WORK TASK:
Instruction for the entries that follow: retype exactly the lines from the line with "passionnante. Car aux" to the line with "primordial à ce", both included, and omit all others.

RECORDS:
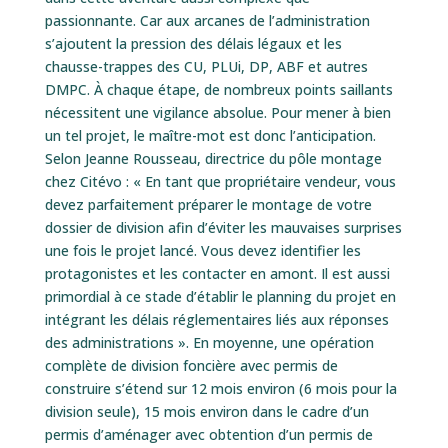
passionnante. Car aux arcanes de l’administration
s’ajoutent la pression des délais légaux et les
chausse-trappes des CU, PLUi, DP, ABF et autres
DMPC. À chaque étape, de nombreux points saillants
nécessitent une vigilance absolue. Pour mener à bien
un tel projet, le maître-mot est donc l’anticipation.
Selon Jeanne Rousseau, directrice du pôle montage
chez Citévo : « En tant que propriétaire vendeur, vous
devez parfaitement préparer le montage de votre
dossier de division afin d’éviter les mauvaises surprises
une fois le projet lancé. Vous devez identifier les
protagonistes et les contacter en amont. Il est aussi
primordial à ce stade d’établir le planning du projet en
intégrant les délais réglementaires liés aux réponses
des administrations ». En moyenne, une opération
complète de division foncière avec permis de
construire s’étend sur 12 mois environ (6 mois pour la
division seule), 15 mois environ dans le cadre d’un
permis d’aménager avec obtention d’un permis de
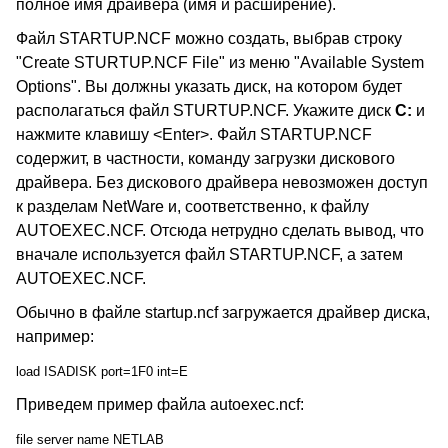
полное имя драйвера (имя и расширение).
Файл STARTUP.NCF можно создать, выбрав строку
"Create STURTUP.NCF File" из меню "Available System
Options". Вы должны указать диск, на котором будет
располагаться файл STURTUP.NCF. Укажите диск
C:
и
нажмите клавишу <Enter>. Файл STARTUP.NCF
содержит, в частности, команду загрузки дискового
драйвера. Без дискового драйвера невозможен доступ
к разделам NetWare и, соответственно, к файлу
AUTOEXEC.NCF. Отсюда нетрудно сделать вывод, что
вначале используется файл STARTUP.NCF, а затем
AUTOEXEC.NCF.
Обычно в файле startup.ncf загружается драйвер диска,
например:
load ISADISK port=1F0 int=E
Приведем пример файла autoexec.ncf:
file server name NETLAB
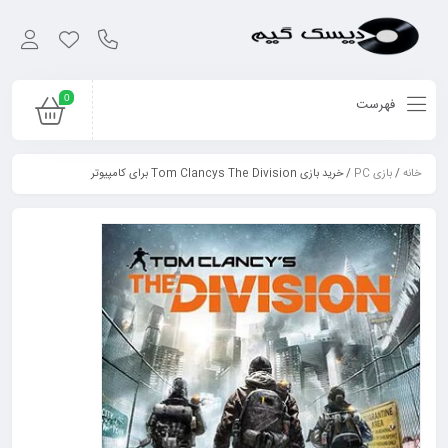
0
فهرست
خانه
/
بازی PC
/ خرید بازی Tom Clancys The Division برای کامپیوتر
...
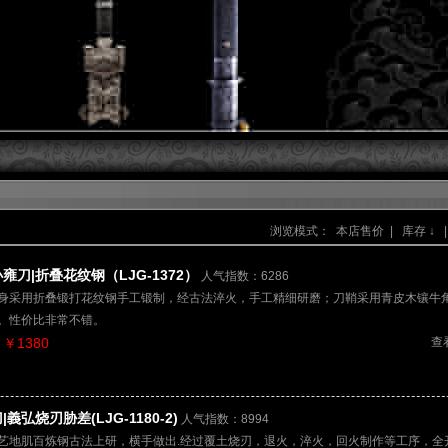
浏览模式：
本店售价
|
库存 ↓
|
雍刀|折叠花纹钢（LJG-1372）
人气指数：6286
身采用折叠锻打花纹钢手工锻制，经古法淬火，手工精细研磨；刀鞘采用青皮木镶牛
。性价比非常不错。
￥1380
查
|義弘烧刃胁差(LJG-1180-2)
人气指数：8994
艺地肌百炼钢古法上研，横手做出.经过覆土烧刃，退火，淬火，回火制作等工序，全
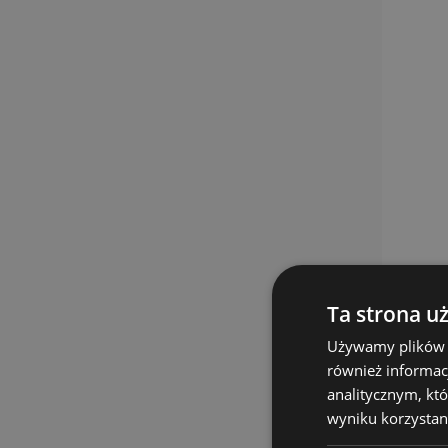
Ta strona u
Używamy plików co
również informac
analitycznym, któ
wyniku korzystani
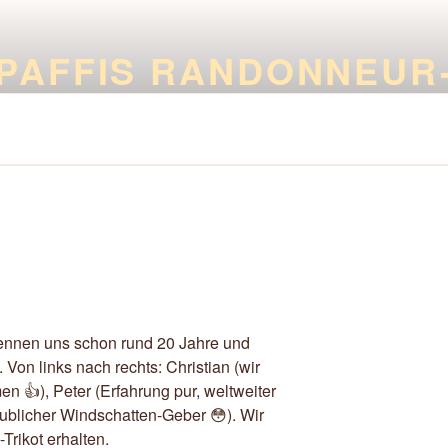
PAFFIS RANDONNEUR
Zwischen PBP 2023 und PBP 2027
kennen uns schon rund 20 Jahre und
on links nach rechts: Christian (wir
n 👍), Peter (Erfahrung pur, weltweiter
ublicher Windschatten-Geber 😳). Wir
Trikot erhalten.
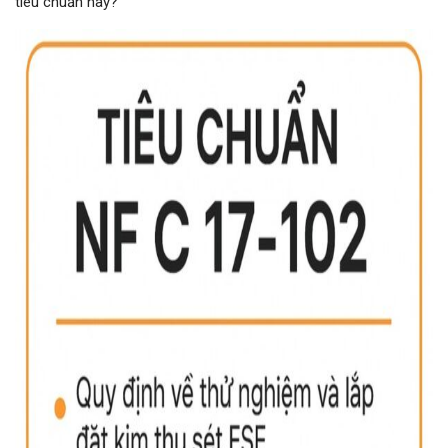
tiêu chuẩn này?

RESPONSE AREA:
passionnante. Car aux arcanes de l’administration
s’ajoutent la pression des délais légaux et les
chausse-trappes des CU, PLUi, DP, ABF et autres
DMPC. À chaque étape, de nombreux points saillants
nécessitent une vigilance absolue. Pour mener à bien
un tel projet, le maître-mot est donc l’anticipation.
Selon Jeanne Rousseau, directrice du pôle montage
chez Citévo : « En tant que propriétaire vendeur, vous
devez parfaitement préparer le montage de votre
dossier de division afin d’éviter les mauvaises surprises
une fois le projet lancé. Vous devez identifier les
protagonistes et les contacter en amont. Il est aussi
primordial à ce stade d’établir le planning du projet en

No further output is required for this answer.